What they did not do, however, was to backfill the new cases to the date on which they were discovered on their dashboard displays. (Some do have a breakdown hidden in some random appendix type data document that is not perused by any except the most daring and patient data nerds).
This means that, depending on the state, an oftentimes significant % of their “new” positive cases are not exactly new, yet they are being counted as new cases! This creates the mirage of more cases than actually exist currently.
And this isn’t only due to bureaucratic incompetence. In Virginia, they managed to only enter the positive cases from the non-electronically reported lab conducted tests, while leaving out all of the more than 43,000 negative ones, and conveniently neglecting to inform anyone of this. This predictably completely skewed the positive test result %. The positivity # which also happened to be one of their critical indicia of covid reduction tied to their reopening phases.
There has been lots of data malfeasance in many states. A few states even managed to somehow combine the PCR tests with the antibody tests in the reported tests, which is an extremely illiterate thing to do. (Arizona, we’re looking at you in particular.) PCR tests (in theory) are measuring active infections. Antibody tests are measuring infections that have been resolved already, and are no longer active covid cases. Combining them denudes the positive test % and overall number of any coherent meaning, and is something that a competent 9th grade student would know not to do.
I have resisted the temptation (mostly because I was too lazy to do the hours of tedious work it would entail) to go state by state through their data detailing the various perfidies and entanglements of unrelated categories in their data sets. The broader ‘therefore’ from all of this, though, is that the data did not show any meaningful spike among US covid cases at that time, especially not one that would indicate that transmission has meaningfully risen anywhere in the country. The failure to realize this was a failure to read the elementary data, and a failure to pay attention to outside confounding factors that introduced rampant exaggeration to the critical categories that are used as proxies to determine covid transmission levels.

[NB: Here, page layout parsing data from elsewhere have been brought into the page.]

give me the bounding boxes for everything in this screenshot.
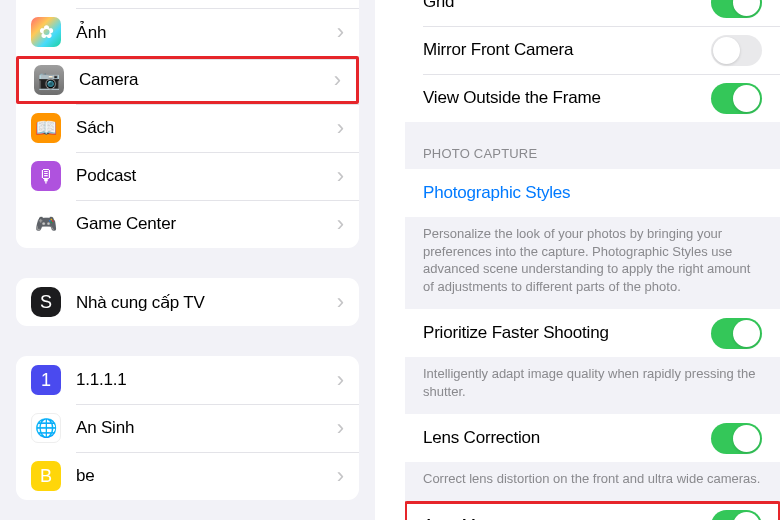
chevron-right-icon: › bbox=[337, 19, 344, 45]
view-outside-row[interactable]: View Outside the Frame bbox=[405, 74, 780, 122]
lens-correction-label: Lens Correction bbox=[423, 428, 711, 448]
settings-row-tvprovider[interactable]: SNhà cung cấp TV› bbox=[16, 278, 359, 326]
tvprovider-icon: S bbox=[31, 287, 61, 317]
chevron-right-icon: › bbox=[337, 367, 344, 393]
settings-row-label: be bbox=[76, 466, 331, 486]
settings-row-label: Camera bbox=[79, 70, 328, 90]
settings-row-label: Sách bbox=[76, 118, 331, 138]
settings-row-label: Podcast bbox=[76, 166, 331, 186]
section-header-photo-capture: PHOTO CAPTURE bbox=[405, 122, 780, 169]
settings-row-gamecenter[interactable]: 🎮Game Center› bbox=[16, 200, 359, 248]
chevron-right-icon: › bbox=[337, 415, 344, 441]
settings-row-label: 1.1.1.1 bbox=[76, 370, 331, 390]
prioritize-faster-shooting-row[interactable]: Prioritize Faster Shooting bbox=[405, 309, 780, 357]
chevron-right-icon: › bbox=[337, 163, 344, 189]
photographic-styles-link[interactable]: Photographic Styles bbox=[423, 183, 762, 203]
mirror-front-row[interactable]: Mirror Front Camera bbox=[405, 26, 780, 74]
settings-row-label: An Sinh bbox=[76, 418, 331, 438]
chevron-right-icon: › bbox=[337, 211, 344, 237]
grid-label: Grid bbox=[423, 0, 711, 12]
settings-row-app-1111[interactable]: 11.1.1.1› bbox=[16, 356, 359, 404]
settings-list: ›✿Ảnh›📷Camera›📖Sách›🎙Podcast›🎮Game Cente… bbox=[0, 0, 375, 520]
chevron-right-icon: › bbox=[337, 289, 344, 315]
settings-group-thirdparty: 11.1.1.1›🌐An Sinh›Bbe› bbox=[16, 356, 359, 500]
chevron-right-icon: › bbox=[334, 67, 341, 93]
camera-icon: 📷 bbox=[34, 65, 64, 95]
settings-row-podcast[interactable]: 🎙Podcast› bbox=[16, 152, 359, 200]
lens-correction-row[interactable]: Lens Correction bbox=[405, 414, 780, 462]
view-outside-toggle[interactable] bbox=[711, 83, 762, 114]
settings-row-label: Ảnh bbox=[76, 22, 331, 43]
mirror-front-label: Mirror Front Camera bbox=[423, 40, 711, 60]
settings-row-label: Nhà cung cấp TV bbox=[76, 292, 331, 313]
books-icon: 📖 bbox=[31, 113, 61, 143]
app-ansinh-icon: 🌐 bbox=[31, 413, 61, 443]
photographic-styles-row[interactable]: Photographic Styles bbox=[405, 169, 780, 217]
photos-icon: ✿ bbox=[31, 17, 61, 47]
settings-row-blank[interactable]: › bbox=[16, 0, 359, 8]
auto-macro-label: Auto Macro bbox=[423, 516, 711, 520]
mirror-front-toggle[interactable] bbox=[711, 35, 762, 66]
grid-toggle[interactable] bbox=[711, 0, 762, 18]
podcast-icon: 🎙 bbox=[31, 161, 61, 191]
settings-group-tv: SNhà cung cấp TV› bbox=[16, 278, 359, 326]
settings-row-books[interactable]: 📖Sách› bbox=[16, 104, 359, 152]
gamecenter-icon: 🎮 bbox=[31, 209, 61, 239]
auto-macro-row[interactable]: Auto Macro bbox=[405, 502, 780, 520]
prioritize-faster-shooting-toggle[interactable] bbox=[711, 318, 762, 349]
camera-settings-detail: GridMirror Front CameraView Outside the … bbox=[405, 0, 780, 520]
prioritize-faster-shooting-label: Prioritize Faster Shooting bbox=[423, 323, 711, 343]
auto-macro-toggle[interactable] bbox=[711, 510, 762, 520]
settings-row-app-be[interactable]: Bbe› bbox=[16, 452, 359, 500]
settings-row-app-ansinh[interactable]: 🌐An Sinh› bbox=[16, 404, 359, 452]
lens-correction-desc: Correct lens distortion on the front and… bbox=[405, 462, 780, 502]
chevron-right-icon: › bbox=[337, 463, 344, 489]
view-outside-label: View Outside the Frame bbox=[423, 88, 711, 108]
settings-row-camera[interactable]: 📷Camera› bbox=[16, 56, 359, 104]
settings-row-photos[interactable]: ✿Ảnh› bbox=[16, 8, 359, 56]
chevron-right-icon: › bbox=[337, 115, 344, 141]
photographic-styles-desc: Personalize the look of your photos by b… bbox=[405, 217, 780, 309]
settings-group-apps: ›✿Ảnh›📷Camera›📖Sách›🎙Podcast›🎮Game Cente… bbox=[16, 0, 359, 248]
grid-row[interactable]: Grid bbox=[405, 0, 780, 26]
prioritize-faster-shooting-desc: Intelligently adapt image quality when r… bbox=[405, 357, 780, 414]
lens-correction-toggle[interactable] bbox=[711, 423, 762, 454]
app-1111-icon: 1 bbox=[31, 365, 61, 395]
app-be-icon: B bbox=[31, 461, 61, 491]
settings-row-label: Game Center bbox=[76, 214, 331, 234]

Unfortunately, I did not include in this section charts, and I don’t have time to spend a few hours reconstructing them from datasets at the moment. But I think (hope) that this still stands on its own.
At any rate, the arguments made definitely have aged well. Obviously, covid did come back in multiple waves with a vengeance. But that happened months later, and was certainly not indicated from any of the data contemporaneously available like Dr. Glatt was trying to argue. And the mitigation measures he was arguing in favor of definitely did nothing to hamper covid in any way.
What is quite clear though is that Dr. Glatt was functionally clueless and unable to properly read or understand the data and studies.